Extrait de « L’Assommoir » (Emile Zola, 1877): plan de commentaire

24 Jan Extrait de « L’Assommoir » (Emile Zola, 1877): plan de commentaire

« Au milieu de cette existence enragée par la misère, Gervaise souffrait encore des faims qu’elle entendait râler autour d’elle. Ce coin de la maison était le coin des pouilleux, où trois ou quatre ménages semblaient s’être donné le mot pour ne pas avoir de pain tous les jours. Les portes avaient beau s’ouvrir, elles ne lâchaient guère souvent des odeurs de cuisine. Le long du corridor, il y avait un silence de crevaison, et les murs sonnaient creux, comme des ventre vides. Par moments, des danses s’élevaient, des larmes de femmes, des plaintes de mioches affamés, des familles qui se mangeaient pour tromper leur estomac. On était là dans une crampe au gosier générale, bâillant par toutes ces bouches tendues; et les poitrines se creusaient, rien qu’à respirer cet air, où les moucherons eux-mêmes n’auraient pas pu vivre, faute de nourriture.
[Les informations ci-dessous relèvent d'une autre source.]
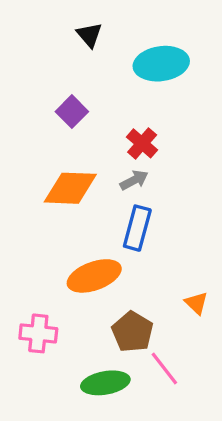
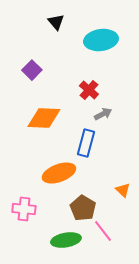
purple square: (72, 112) -> (32, 70), moved
gray arrow: (134, 180) -> (103, 114), moved

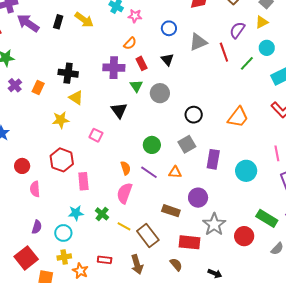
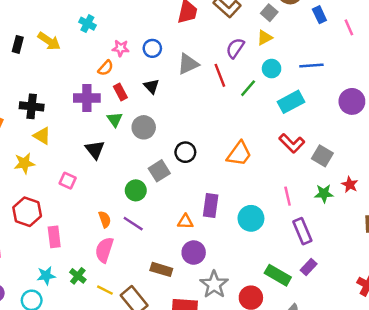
pink star: (135, 16) -> (121, 48), moved
gray square: (187, 144) -> (159, 171), moved
orange triangle: (175, 172) -> (185, 222), moved

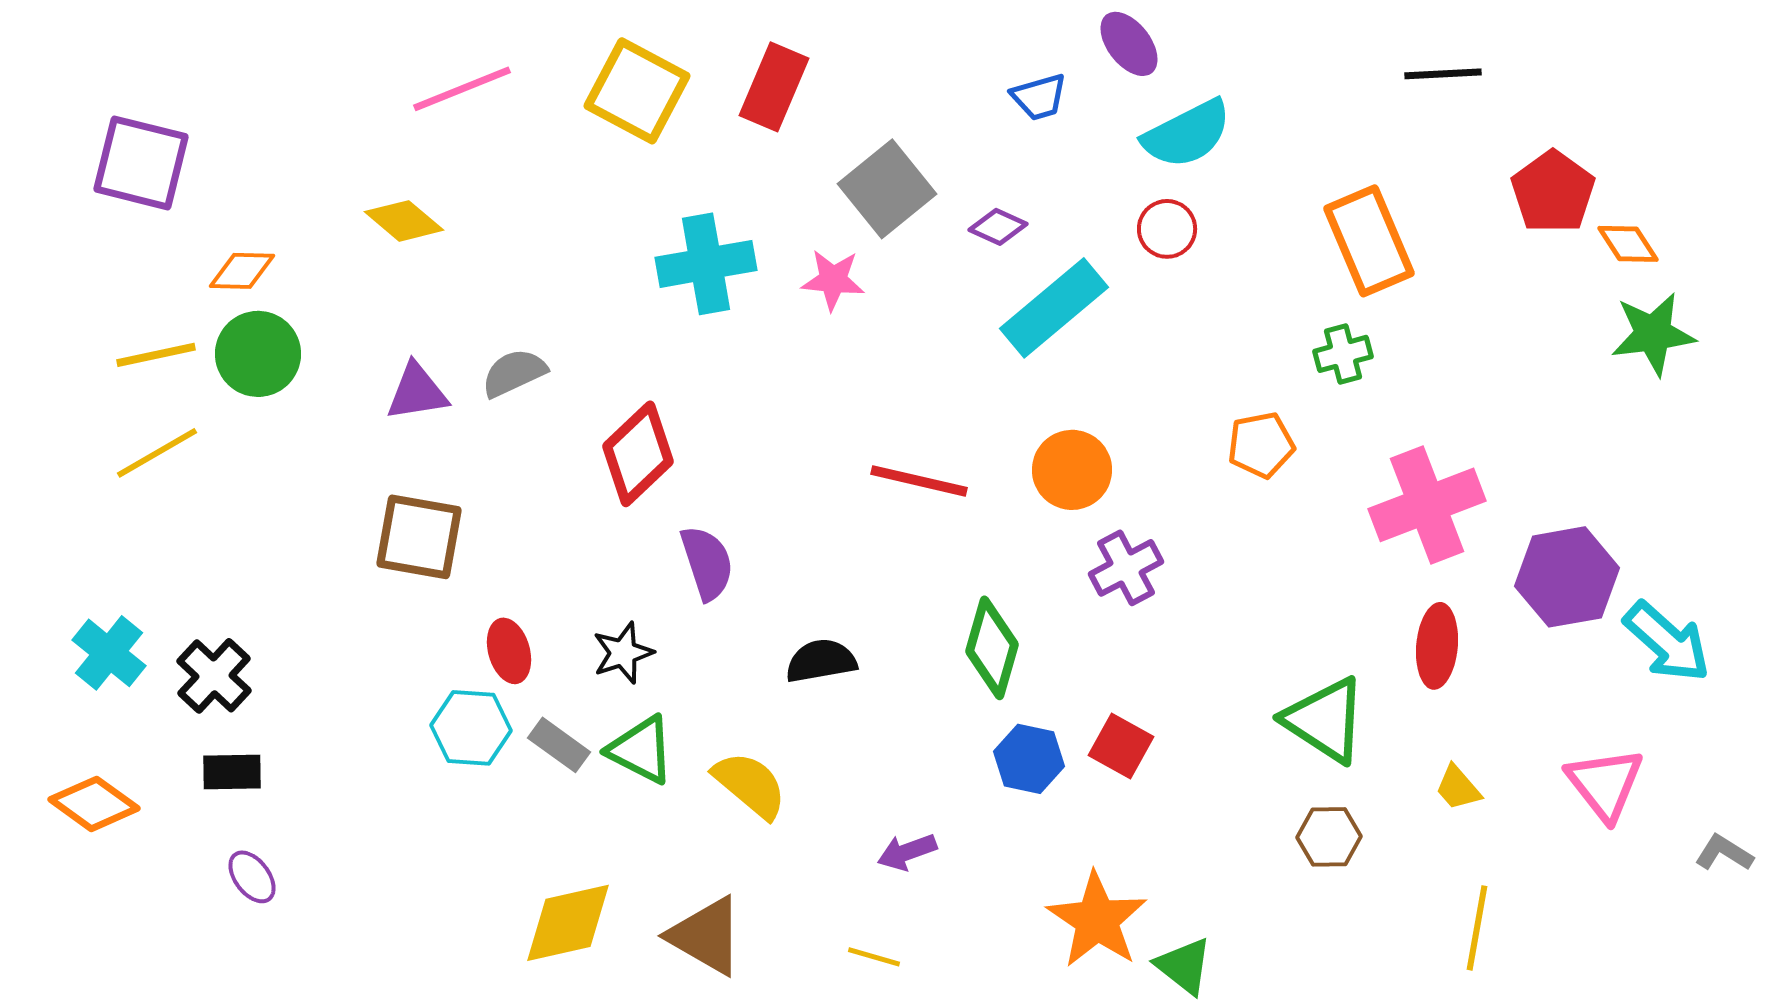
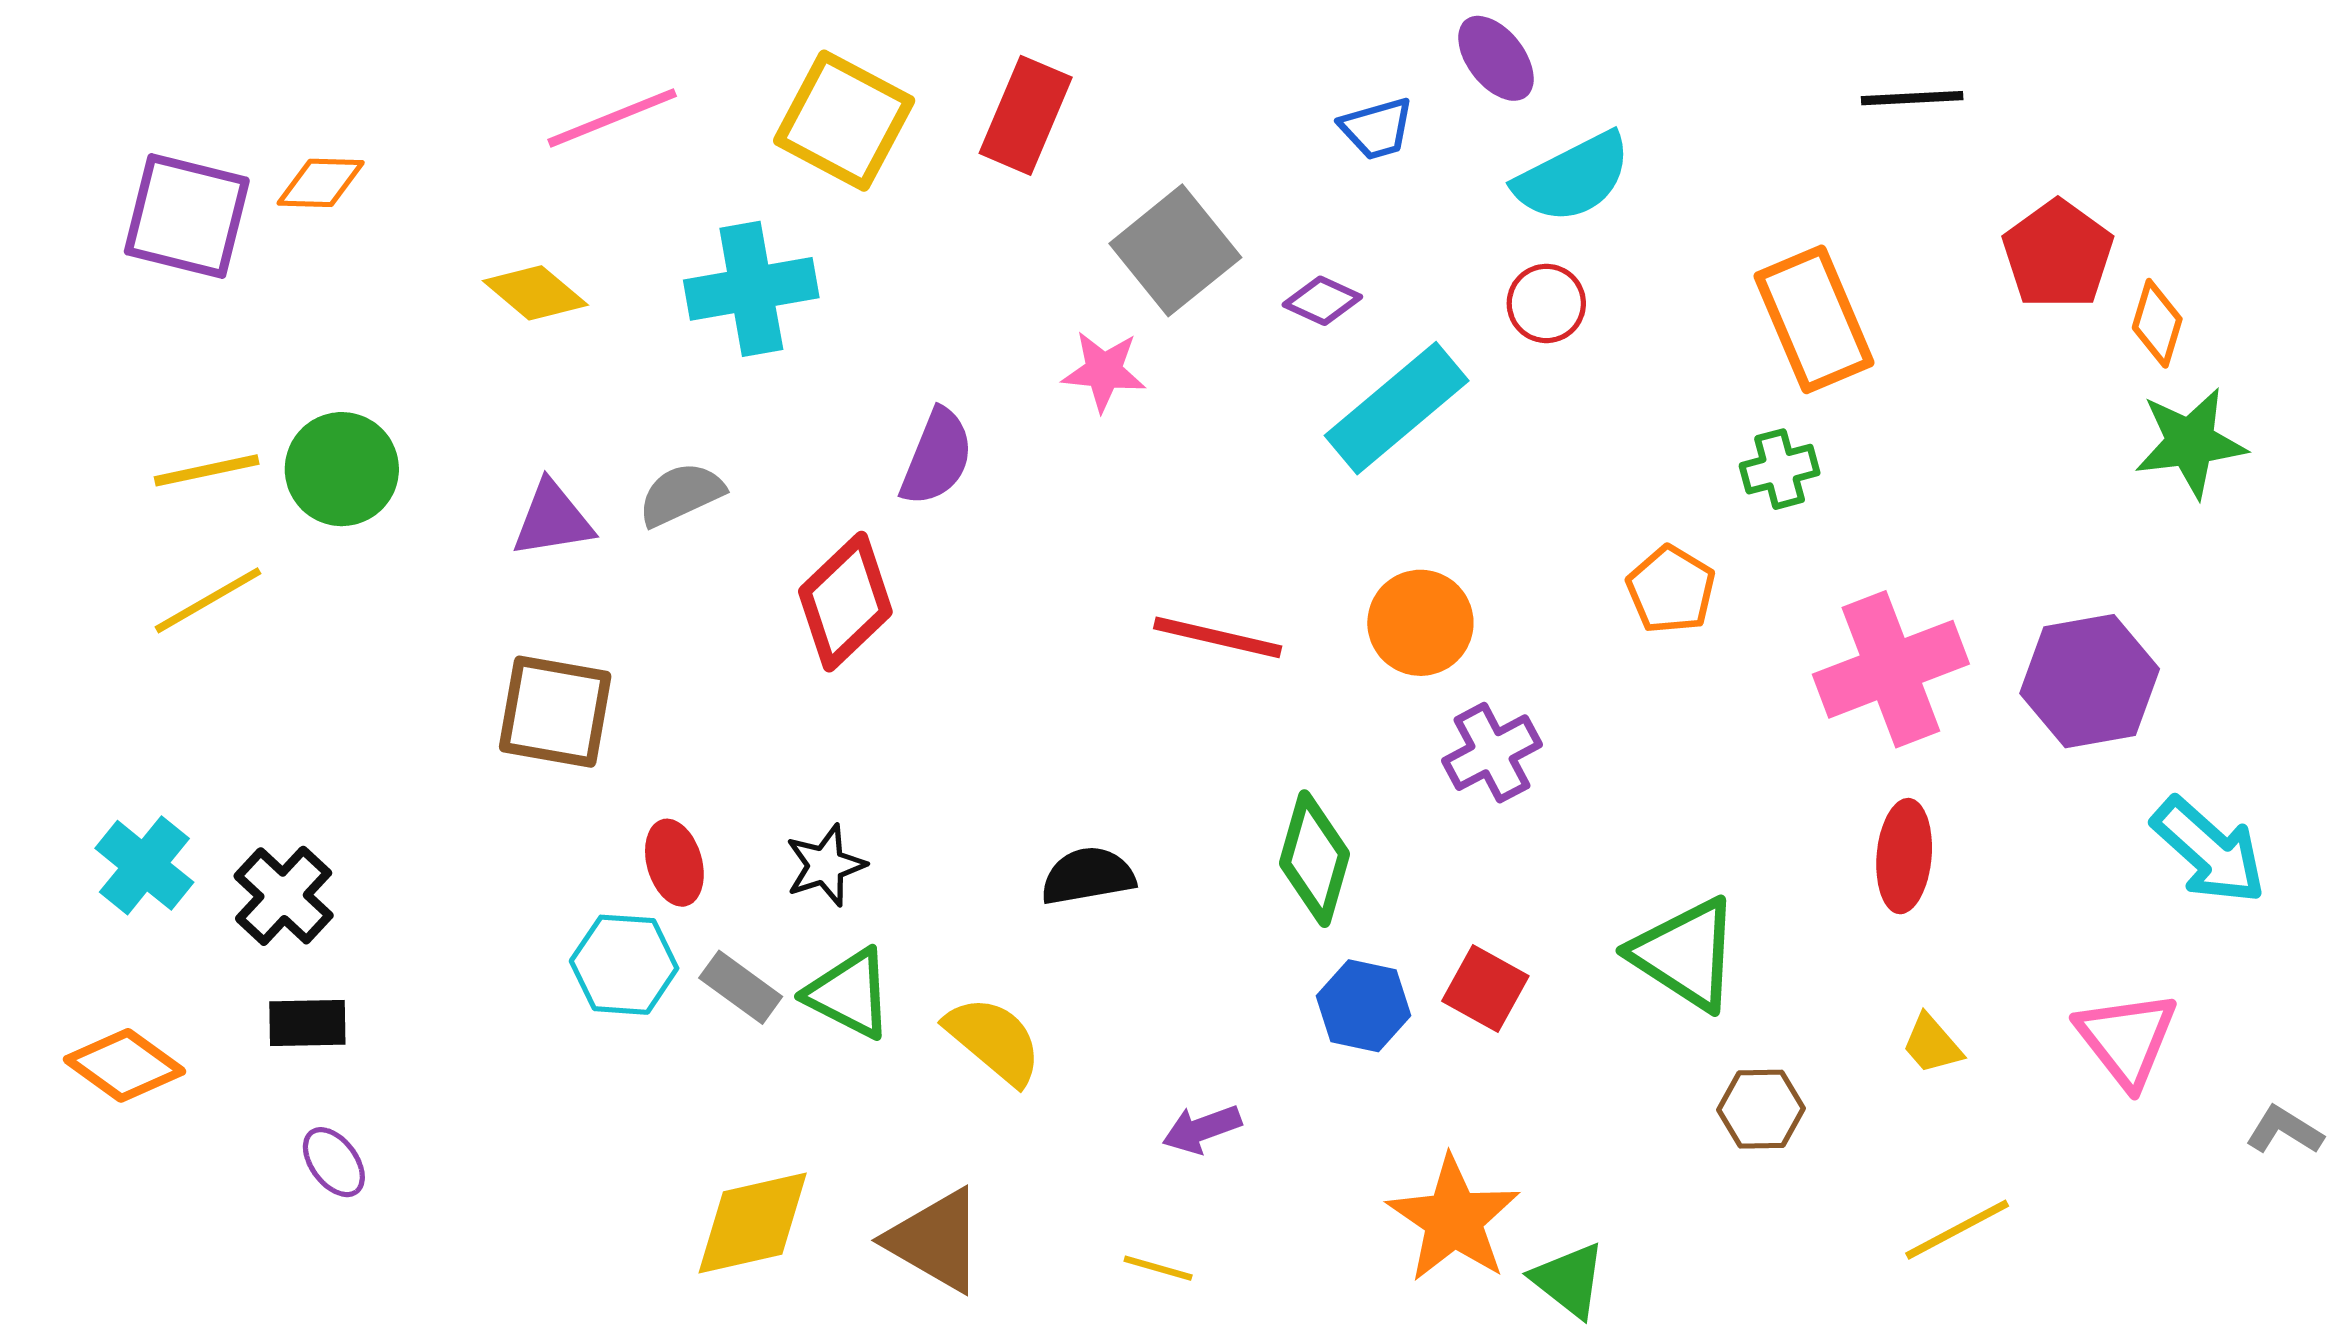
orange diamond: (1628, 244) -> (2157, 323), turned 50
cyan cross: (706, 264) -> (751, 289), moved
orange diamond: (242, 271) -> (321, 183), moved
orange pentagon: (1261, 445) -> (1671, 590), turned -30
purple semicircle: (707, 563) -> (937, 457), moved, turned 40
purple hexagon: (1567, 577) -> (2090, 681), moved
green triangle: (1325, 720) -> (1685, 954), moved
yellow line: (1477, 928) -> (1957, 1230), turned 52

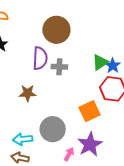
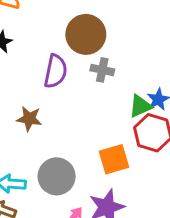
green triangle: (100, 62) -> (140, 106), moved
gray cross: (59, 67) -> (102, 70), moved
Mais la grande pitié de Gervaise était surtout le père Bru, dans son trou, sous le petit escalier. Il s’y retirait comme une marmotte s’y mettait en boule, pour avoir moins froid; il restait des journées sans bouger, sur un tas de paille. La faim de le faisait même plus sortir, car c’était bien inutile d’aller gagner dehors de l’appétit, lorsque personne ne l’avait invité en ville. Quand il ne reparaissait pas de trois ou quatre jours, les voisins poussaient sa porte, regardaient s’il n’était pas fini. Non, il vivait quand même, pas beaucoup, mais un peu, d’un oeil seulement; jusqu’à la mort qui l’oubliait! Gervaise, dès qu’elle avait du pain, lui jetait des croûtes. Si elle devenait mauvaise et détestait les hommes, à cause de son mari, elle plaignait toujours bien sincèrement les animaux; et le père Bru, ce pauvre vieux, qu’on laissait crever, parce qu’il ne pouvait plus tenir un outil, était comme un chien pour elle, une bête hors de service, dont les équarrisseurs ne voulaient même pas acheter la peau ni la graisse. Elle en gardait un poids sur le coeur, de le savoir continuellement là, de l’autre côté du corridor, abandonné de Dieu et des hommes, se nourrissant uniquement de lui-même, retournant à la taille d’un enfant, ratatiné et desséché à la manière des oranges qui se racornissent sur les cheminées. »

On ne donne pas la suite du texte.